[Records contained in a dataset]

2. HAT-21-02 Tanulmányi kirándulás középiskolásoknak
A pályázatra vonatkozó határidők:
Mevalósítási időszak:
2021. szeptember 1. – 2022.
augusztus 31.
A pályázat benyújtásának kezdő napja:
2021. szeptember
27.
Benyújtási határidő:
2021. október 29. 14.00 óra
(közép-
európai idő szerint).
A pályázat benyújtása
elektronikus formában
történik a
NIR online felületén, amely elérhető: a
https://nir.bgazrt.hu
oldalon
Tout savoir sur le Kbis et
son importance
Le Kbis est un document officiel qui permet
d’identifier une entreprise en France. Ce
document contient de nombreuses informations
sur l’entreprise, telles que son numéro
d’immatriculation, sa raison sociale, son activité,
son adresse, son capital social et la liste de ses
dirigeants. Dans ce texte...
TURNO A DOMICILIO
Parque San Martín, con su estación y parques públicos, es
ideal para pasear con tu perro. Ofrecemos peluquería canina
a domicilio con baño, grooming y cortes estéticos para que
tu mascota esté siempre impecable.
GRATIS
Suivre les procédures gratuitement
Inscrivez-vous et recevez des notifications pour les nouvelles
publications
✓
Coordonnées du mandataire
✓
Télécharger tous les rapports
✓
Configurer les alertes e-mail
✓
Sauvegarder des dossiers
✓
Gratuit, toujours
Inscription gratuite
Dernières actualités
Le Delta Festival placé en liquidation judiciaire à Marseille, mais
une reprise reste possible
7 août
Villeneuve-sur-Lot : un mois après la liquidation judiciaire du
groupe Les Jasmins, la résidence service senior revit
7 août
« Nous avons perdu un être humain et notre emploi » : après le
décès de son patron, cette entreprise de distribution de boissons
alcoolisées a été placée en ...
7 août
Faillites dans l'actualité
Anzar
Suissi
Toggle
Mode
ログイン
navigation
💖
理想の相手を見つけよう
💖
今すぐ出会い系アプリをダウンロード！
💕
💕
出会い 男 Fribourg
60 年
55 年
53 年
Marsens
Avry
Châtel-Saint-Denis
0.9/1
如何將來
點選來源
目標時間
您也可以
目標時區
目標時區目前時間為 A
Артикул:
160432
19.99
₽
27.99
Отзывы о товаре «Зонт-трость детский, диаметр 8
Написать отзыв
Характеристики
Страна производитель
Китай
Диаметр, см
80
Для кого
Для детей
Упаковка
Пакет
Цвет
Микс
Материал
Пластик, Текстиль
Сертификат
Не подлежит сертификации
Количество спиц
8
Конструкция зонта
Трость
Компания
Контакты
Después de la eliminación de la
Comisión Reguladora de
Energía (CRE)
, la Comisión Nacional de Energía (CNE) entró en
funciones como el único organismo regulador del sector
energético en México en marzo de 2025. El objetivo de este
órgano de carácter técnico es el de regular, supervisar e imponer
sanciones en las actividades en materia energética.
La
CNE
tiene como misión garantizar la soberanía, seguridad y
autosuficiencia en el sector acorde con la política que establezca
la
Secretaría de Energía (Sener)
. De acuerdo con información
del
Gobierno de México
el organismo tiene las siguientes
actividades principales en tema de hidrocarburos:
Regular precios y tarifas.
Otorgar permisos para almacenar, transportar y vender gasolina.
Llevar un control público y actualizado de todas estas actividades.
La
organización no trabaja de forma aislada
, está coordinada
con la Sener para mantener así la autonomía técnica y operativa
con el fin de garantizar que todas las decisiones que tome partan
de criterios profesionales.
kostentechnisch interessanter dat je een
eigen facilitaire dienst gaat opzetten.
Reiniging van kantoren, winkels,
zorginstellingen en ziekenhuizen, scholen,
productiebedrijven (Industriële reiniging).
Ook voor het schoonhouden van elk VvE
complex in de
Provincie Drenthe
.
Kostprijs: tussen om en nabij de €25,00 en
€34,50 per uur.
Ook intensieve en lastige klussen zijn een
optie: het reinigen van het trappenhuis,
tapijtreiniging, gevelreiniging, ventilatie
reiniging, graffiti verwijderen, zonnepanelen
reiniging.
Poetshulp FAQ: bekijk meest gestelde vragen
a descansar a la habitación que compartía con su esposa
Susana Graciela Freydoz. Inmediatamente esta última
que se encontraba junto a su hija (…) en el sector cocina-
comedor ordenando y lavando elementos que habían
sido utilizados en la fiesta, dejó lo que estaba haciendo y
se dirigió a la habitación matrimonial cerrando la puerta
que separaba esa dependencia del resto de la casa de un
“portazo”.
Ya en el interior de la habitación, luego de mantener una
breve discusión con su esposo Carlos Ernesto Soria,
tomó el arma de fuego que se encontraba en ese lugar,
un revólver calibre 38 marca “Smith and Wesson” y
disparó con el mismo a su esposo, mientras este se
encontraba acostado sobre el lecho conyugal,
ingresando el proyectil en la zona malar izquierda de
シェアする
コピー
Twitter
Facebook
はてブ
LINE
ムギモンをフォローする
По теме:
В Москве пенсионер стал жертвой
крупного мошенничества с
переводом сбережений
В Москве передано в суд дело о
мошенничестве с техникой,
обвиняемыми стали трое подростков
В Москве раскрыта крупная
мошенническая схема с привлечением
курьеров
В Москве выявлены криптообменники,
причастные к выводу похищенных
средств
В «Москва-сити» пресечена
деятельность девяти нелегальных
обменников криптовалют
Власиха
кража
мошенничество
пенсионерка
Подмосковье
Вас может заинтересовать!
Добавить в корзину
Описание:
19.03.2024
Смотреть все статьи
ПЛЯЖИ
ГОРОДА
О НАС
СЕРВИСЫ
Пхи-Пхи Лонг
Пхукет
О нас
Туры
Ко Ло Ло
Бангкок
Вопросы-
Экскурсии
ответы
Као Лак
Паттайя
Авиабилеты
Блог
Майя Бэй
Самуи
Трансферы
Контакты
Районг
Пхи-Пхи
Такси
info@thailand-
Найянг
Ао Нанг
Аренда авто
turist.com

Work to be completed => Having output the line that contains "Tout savoir sur le Kbis et", stop. Every line before it, back to the first line of the data, must be reproduced exactly.

The answer =>
2. HAT-21-02 Tanulmányi kirándulás középiskolásoknak
A pályázatra vonatkozó határidők:
Mevalósítási időszak:
2021. szeptember 1. – 2022.
augusztus 31.
A pályázat benyújtásának kezdő napja:
2021. szeptember
27.
Benyújtási határidő:
2021. október 29. 14.00 óra
(közép-
európai idő szerint).
A pályázat benyújtása
elektronikus formában
történik a
NIR online felületén, amely elérhető: a
https://nir.bgazrt.hu
oldalon
Tout savoir sur le Kbis et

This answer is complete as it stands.